Harvey Mudd College
Computer Science 60
Assignment 2, Due Monday, February 7, by 11:59pm

Graphical programming

Although CS 60 will introduce graphics in the coming weeks, this week's "graphical" programming refers to mathematical graphs, i.e., connection networks of nodes and edges that might represent human relationships, physical links, or hierarchical structures. Trees and even lists are special types of graphs: trees are graphs for which each node has at most 1 parent node, but any number of children nodes. Lists are graphs in which each node has at most 1 parent node and at most 1 child node, i.e., a purely linear structure.

Pair problems

All of the problems this week may be done in a pair, in you wish. Certainly it's OK to work on them individually, too. If you do work in a pair, make sure you follow the pair-programming practices as noted on the CS 60 syllabus.

Whether individual or pair, place all of your functions for this week in a file named hw2pr1.rkt. There is a (small) starter file by that name linked below.

Design, testing, commenting, and formatting!

Just a reminder that these are important! 25-30% of the assignment's points will be based on these.

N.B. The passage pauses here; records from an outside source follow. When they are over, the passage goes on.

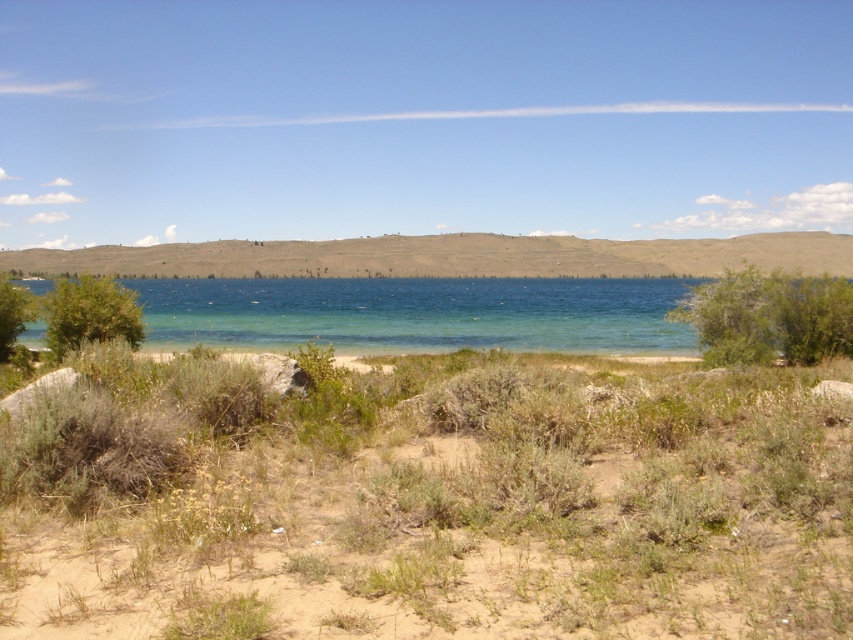 You are standing at the point marked by the coordinates point (428,502) in the image. Looking around, you notice brown sandy soil at lower center. Which direction should you walk to reach the green bushes and trees near the water edge?

The point marked by the coordinates point (428,502) is located at the brown sandy soil at lower center. To reach the green bushes and trees near the water edge, you should walk towards the upper direction since the green bushes and trees are positioned along the edge of the water, which is likely in the upper part of the image relative to the lower center position.

You are standing at the shoreline of the serene lake and want to reach a specific point marked at coordinates point [78,630]. Given that you can walk 20 feet per minute, how many minutes will it take you to reach that point?

The distance of point [78,630] from viewer is 18.24 feet. At a walking speed of 20 feet per minute, it will take approximately 0.912 minutes, which is roughly 55 seconds, to reach the point.

You are standing on the sandy shoreline and want to walk to the green leafy bush at right. Which direction should you go relative to the green leafy bush at left?

You should go to the right of the green leafy bush at left because the green leafy bush at right is positioned under it, meaning it is located to the right side from the observer perspective. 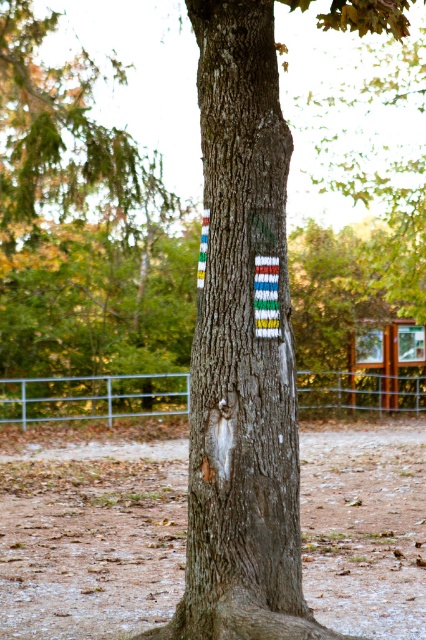 Measure the distance between dirt/dry soil at center and camera.

dirt/dry soil at center and camera are 23.94 feet apart from each other.

Is dirt/dry soil at center to the left of smooth bark tree trunk at center from the viewer's perspective?

Yes, dirt/dry soil at center is to the left of smooth bark tree trunk at center.

This screenshot has height=640, width=426. What are the coordinates of `dirt/dry soil at center` in the screenshot? It's located at (92, 528).

Where is `dirt/dry soil at center`? The width and height of the screenshot is (426, 640). dirt/dry soil at center is located at coordinates (92, 528).

Does smooth bark tree trunk at center have a greater height compared to metallic silver fence at lower center?

Yes, smooth bark tree trunk at center is taller than metallic silver fence at lower center.

Based on the photo, is smooth bark tree trunk at center wider than metallic silver fence at lower center?

Incorrect, smooth bark tree trunk at center's width does not surpass metallic silver fence at lower center's.

Is point (249, 168) positioned after point (167, 372)?

No, (249, 168) is in front of (167, 372).

Find the location of a particular element. The height and width of the screenshot is (640, 426). smooth bark tree trunk at center is located at coordinates (241, 349).

Does dirt/dry soil at center appear under metallic silver fence at lower center?

Indeed, dirt/dry soil at center is positioned under metallic silver fence at lower center.

Is dirt/dry soil at center positioned before metallic silver fence at lower center?

No.

Locate an element on the screen. Image resolution: width=426 pixels, height=640 pixels. dirt/dry soil at center is located at coordinates (92, 528).

The image size is (426, 640). I want to click on dirt/dry soil at center, so click(92, 528).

A few details:

Submitting your work

Be sure to submit your hw2pr1.rkt file to the submission site!



The Problems

Start with the hw2pr1.rkt starter file -- it has placeholders for the functions you will need.

Some of these problems have a component of open-ended algorithm design, as well as reinforcement of this week's themes. Feel free to seek out help in discussions with other students, the CS 60 tutors, or to chat with me any time about any of these problems... .

Using higher-order functions

For the first three functions, superreverse, indivisible, and lotto-winner, you should not use recursion explicitly, i.e., you should not call superreverse from within superreverse's definition, and so on... .

Instead, use higher-order functions and/or anonymous functions in order to implement these. Recall that higher-order functions are those that take in functions as input and/or produce a function as output. Helper functions are still welcome -- but they, too, should use higher-order functions and other Racket built-in functions, rather than raw recursion. As a reminder, some of the higher-order functions we examined in class include map, foldr, sort, and filter. Also, lambda was the Racket keyword that created a function without necessarily giving it a label.


Problems 1 and 2:    superreverse and indivisible

This problem asks you to write two functions. First, implement (superreverse L), whose functionality is identical to what it was in hw1. Again, assume that the input L will be a list that contains zero or more lists (and only lists) as elements. The output of (superreverse L) should be a list similar to L, but with all of its top-level sublists reversed. Two example tests: 

(check-expect (superreverse '( (1 2 3) (4 5 6) (#\k #\o #\o #\l) (#\a #\m) ))
    '( (3 2 1) (6 5 4) (#\l #\o #\o #\k) (#\m #\a) ) )
(check-expect (superreverse '( (1 2 3) (4 5 6 (7 8) 9 ) ))
    '( (3 2 1) (9 (7 8) 6 5 4) ) )
Hint: the reverse function is built-in to Racket. Use it!

Second, implement (indivisible k L), where k is a positive integer and L is a list of positive integers. Then, indivisible should return a list consisting of all of the elements of L that are not evenly divisible by k. Those elements should appear in the same order as they do in L. For instance, 

(check-expect (indivisible 3 '( 2 3 4 5 6 7 8 9 10 )) '(2 4 5 7 8 10))
You might consider using an anonymous function for indivisible.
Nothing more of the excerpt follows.